George W. S. Trow, Author Pantheon Books $24 (288p) ISBN 978-0-375-40134-3
Within the Context of No Context, Trow's searing 1980 study of modern media, is a classic of its genre. Taking the claim of the earlier book--that contemporary media, particularly TV, has created an environment in which fictional and cultural experiences are stripped of their real-life referents and instead refer only to one another--Trow examines the Eisenhower years, a period defined by heroic political figures (Ike, Churchill and Adlai Stevenson), commanding cultural institutions (primarily New York's daily newspapers but also movies, books, and television shows) and, personally, by his own intellectual coming of age. Contrasting the American mediascape at mid-century with the quick-cut, high-irony milieu of the late 1990s, Trow argues that the self-referential, overdetermined contemporary media create readers--and more often viewers--defined by severe political and intellectual limits. As always, what distinguishes Trow is not his argument (which sounds many of the same notes as other cultural critics) but his uncommon method.
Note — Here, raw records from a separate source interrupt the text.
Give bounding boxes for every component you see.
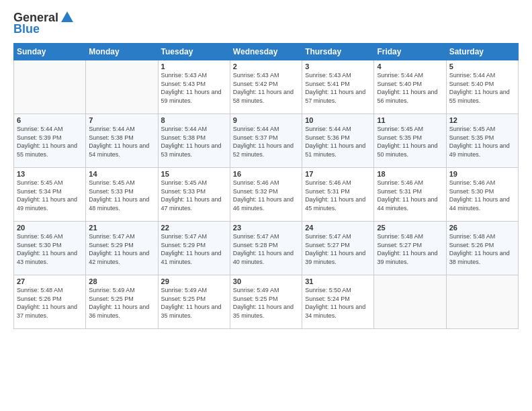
day-cell: 21Sunrise: 5:47 AM Sunset: 5:29 PM Dayli… bbox=[86, 222, 158, 275]
day-cell: 3Sunrise: 5:43 AM Sunset: 5:41 PM Daylig… bbox=[302, 60, 374, 114]
day-number: 4 bbox=[377, 62, 443, 71]
day-info: Sunrise: 5:45 AM Sunset: 5:34 PM Dayligh… bbox=[17, 179, 83, 212]
day-cell: 20Sunrise: 5:46 AM Sunset: 5:30 PM Dayli… bbox=[14, 222, 86, 275]
day-cell: 28Sunrise: 5:49 AM Sunset: 5:25 PM Dayli… bbox=[86, 275, 158, 329]
day-cell: 30Sunrise: 5:49 AM Sunset: 5:25 PM Dayli… bbox=[230, 275, 302, 329]
day-cell: 15Sunrise: 5:45 AM Sunset: 5:33 PM Dayli… bbox=[158, 168, 230, 222]
header-row: SundayMondayTuesdayWednesdayThursdayFrid… bbox=[14, 44, 519, 60]
col-header-monday: Monday bbox=[86, 44, 158, 60]
day-cell: 23Sunrise: 5:47 AM Sunset: 5:28 PM Dayli… bbox=[230, 222, 302, 275]
day-cell: 14Sunrise: 5:45 AM Sunset: 5:33 PM Dayli… bbox=[86, 168, 158, 222]
day-cell: 19Sunrise: 5:46 AM Sunset: 5:30 PM Dayli… bbox=[446, 168, 518, 222]
day-number: 13 bbox=[17, 170, 83, 178]
day-info: Sunrise: 5:44 AM Sunset: 5:40 PM Dayligh… bbox=[377, 71, 443, 105]
day-info: Sunrise: 5:46 AM Sunset: 5:31 PM Dayligh… bbox=[377, 179, 443, 212]
day-info: Sunrise: 5:46 AM Sunset: 5:30 PM Dayligh… bbox=[449, 179, 515, 212]
svg-marker-0 bbox=[61, 11, 73, 22]
day-number: 21 bbox=[89, 224, 154, 232]
day-number: 25 bbox=[377, 224, 443, 232]
day-number: 1 bbox=[161, 62, 227, 71]
day-number: 29 bbox=[161, 277, 227, 285]
day-cell: 5Sunrise: 5:44 AM Sunset: 5:40 PM Daylig… bbox=[446, 60, 518, 114]
day-info: Sunrise: 5:43 AM Sunset: 5:42 PM Dayligh… bbox=[233, 71, 299, 105]
week-row-2: 6Sunrise: 5:44 AM Sunset: 5:39 PM Daylig… bbox=[14, 114, 519, 168]
day-info: Sunrise: 5:45 AM Sunset: 5:33 PM Dayligh… bbox=[89, 179, 154, 212]
day-cell: 29Sunrise: 5:49 AM Sunset: 5:25 PM Dayli… bbox=[158, 275, 230, 329]
day-number: 14 bbox=[89, 170, 154, 178]
day-number: 20 bbox=[17, 224, 83, 232]
day-info: Sunrise: 5:44 AM Sunset: 5:37 PM Dayligh… bbox=[233, 125, 299, 158]
day-number: 31 bbox=[305, 277, 371, 285]
logo: General Blue bbox=[13, 10, 75, 36]
logo-blue: Blue bbox=[13, 22, 40, 36]
day-cell: 16Sunrise: 5:46 AM Sunset: 5:32 PM Dayli… bbox=[230, 168, 302, 222]
day-info: Sunrise: 5:47 AM Sunset: 5:29 PM Dayligh… bbox=[89, 232, 154, 266]
col-header-saturday: Saturday bbox=[446, 44, 518, 60]
day-info: Sunrise: 5:44 AM Sunset: 5:39 PM Dayligh… bbox=[17, 125, 83, 158]
day-info: Sunrise: 5:46 AM Sunset: 5:31 PM Dayligh… bbox=[305, 179, 371, 212]
day-number: 24 bbox=[305, 224, 371, 232]
day-number: 2 bbox=[233, 62, 299, 71]
day-cell: 2Sunrise: 5:43 AM Sunset: 5:42 PM Daylig… bbox=[230, 60, 302, 114]
day-cell: 26Sunrise: 5:48 AM Sunset: 5:26 PM Dayli… bbox=[446, 222, 518, 275]
day-cell: 11Sunrise: 5:45 AM Sunset: 5:35 PM Dayli… bbox=[374, 114, 446, 168]
week-row-3: 13Sunrise: 5:45 AM Sunset: 5:34 PM Dayli… bbox=[14, 168, 519, 222]
day-number: 30 bbox=[233, 277, 299, 285]
day-number: 26 bbox=[449, 224, 515, 232]
day-number: 10 bbox=[305, 116, 371, 124]
day-number: 22 bbox=[161, 224, 227, 232]
day-info: Sunrise: 5:49 AM Sunset: 5:25 PM Dayligh… bbox=[89, 286, 154, 320]
day-number: 12 bbox=[449, 116, 515, 124]
day-cell: 9Sunrise: 5:44 AM Sunset: 5:37 PM Daylig… bbox=[230, 114, 302, 168]
day-info: Sunrise: 5:49 AM Sunset: 5:25 PM Dayligh… bbox=[161, 286, 227, 320]
day-cell: 10Sunrise: 5:44 AM Sunset: 5:36 PM Dayli… bbox=[302, 114, 374, 168]
day-number: 7 bbox=[89, 116, 154, 124]
day-number: 17 bbox=[305, 170, 371, 178]
day-cell: 1Sunrise: 5:43 AM Sunset: 5:43 PM Daylig… bbox=[158, 60, 230, 114]
day-number: 28 bbox=[89, 277, 154, 285]
day-info: Sunrise: 5:47 AM Sunset: 5:27 PM Dayligh… bbox=[305, 232, 371, 266]
day-info: Sunrise: 5:45 AM Sunset: 5:33 PM Dayligh… bbox=[161, 179, 227, 212]
week-row-4: 20Sunrise: 5:46 AM Sunset: 5:30 PM Dayli… bbox=[14, 222, 519, 275]
day-number: 18 bbox=[377, 170, 443, 178]
col-header-tuesday: Tuesday bbox=[158, 44, 230, 60]
day-info: Sunrise: 5:44 AM Sunset: 5:38 PM Dayligh… bbox=[161, 125, 227, 158]
day-cell: 13Sunrise: 5:45 AM Sunset: 5:34 PM Dayli… bbox=[14, 168, 86, 222]
day-number: 9 bbox=[233, 116, 299, 124]
day-number: 11 bbox=[377, 116, 443, 124]
day-number: 3 bbox=[305, 62, 371, 71]
day-info: Sunrise: 5:50 AM Sunset: 5:24 PM Dayligh… bbox=[305, 286, 371, 320]
day-cell: 17Sunrise: 5:46 AM Sunset: 5:31 PM Dayli… bbox=[302, 168, 374, 222]
day-cell: 8Sunrise: 5:44 AM Sunset: 5:38 PM Daylig… bbox=[158, 114, 230, 168]
day-cell: 12Sunrise: 5:45 AM Sunset: 5:35 PM Dayli… bbox=[446, 114, 518, 168]
col-header-friday: Friday bbox=[374, 44, 446, 60]
day-cell: 22Sunrise: 5:47 AM Sunset: 5:29 PM Dayli… bbox=[158, 222, 230, 275]
day-info: Sunrise: 5:43 AM Sunset: 5:43 PM Dayligh… bbox=[161, 71, 227, 105]
day-cell bbox=[14, 60, 86, 114]
col-header-sunday: Sunday bbox=[14, 44, 86, 60]
day-info: Sunrise: 5:48 AM Sunset: 5:27 PM Dayligh… bbox=[377, 232, 443, 266]
day-info: Sunrise: 5:49 AM Sunset: 5:25 PM Dayligh… bbox=[233, 286, 299, 320]
col-header-wednesday: Wednesday bbox=[230, 44, 302, 60]
day-info: Sunrise: 5:45 AM Sunset: 5:35 PM Dayligh… bbox=[377, 125, 443, 158]
day-info: Sunrise: 5:44 AM Sunset: 5:40 PM Dayligh… bbox=[449, 71, 515, 105]
day-cell: 6Sunrise: 5:44 AM Sunset: 5:39 PM Daylig… bbox=[14, 114, 86, 168]
day-cell: 4Sunrise: 5:44 AM Sunset: 5:40 PM Daylig… bbox=[374, 60, 446, 114]
day-number: 27 bbox=[17, 277, 83, 285]
day-info: Sunrise: 5:43 AM Sunset: 5:41 PM Dayligh… bbox=[305, 71, 371, 105]
day-info: Sunrise: 5:48 AM Sunset: 5:26 PM Dayligh… bbox=[449, 232, 515, 266]
day-number: 19 bbox=[449, 170, 515, 178]
day-info: Sunrise: 5:46 AM Sunset: 5:30 PM Dayligh… bbox=[17, 232, 83, 266]
day-cell: 24Sunrise: 5:47 AM Sunset: 5:27 PM Dayli… bbox=[302, 222, 374, 275]
day-info: Sunrise: 5:47 AM Sunset: 5:29 PM Dayligh… bbox=[161, 232, 227, 266]
day-cell bbox=[446, 275, 518, 329]
day-info: Sunrise: 5:48 AM Sunset: 5:26 PM Dayligh… bbox=[17, 286, 83, 320]
day-info: Sunrise: 5:45 AM Sunset: 5:35 PM Dayligh… bbox=[449, 125, 515, 158]
day-info: Sunrise: 5:44 AM Sunset: 5:36 PM Dayligh… bbox=[305, 125, 371, 158]
day-info: Sunrise: 5:46 AM Sunset: 5:32 PM Dayligh… bbox=[233, 179, 299, 212]
week-row-1: 1Sunrise: 5:43 AM Sunset: 5:43 PM Daylig… bbox=[14, 60, 519, 114]
day-info: Sunrise: 5:44 AM Sunset: 5:38 PM Dayligh… bbox=[89, 125, 154, 158]
day-cell bbox=[86, 60, 158, 114]
page-container: General Blue SundayMondayTuesdayWednesda… bbox=[0, 0, 532, 411]
day-number: 5 bbox=[449, 62, 515, 71]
While another writer might mount a dour polemic, Trow is gleefully idiosyncratic. Delving nimbly into journalism, politics, family life and Hollywood image making, he tosses out pyrotechnic mini-analyses of dozens of seemingly random cultural phenomena (Tom Ewell in The Seven Year Itch, Elvis Presley in 1956, Joan Rivers on QVC, Robert Evans's autobiography, Dallas). Somehow, he miraculously cobbles together a coherent overview. Uniquely contentious, full of elastic cultural analogies and beautiful prose, Trow's book is a true original. (Jan.)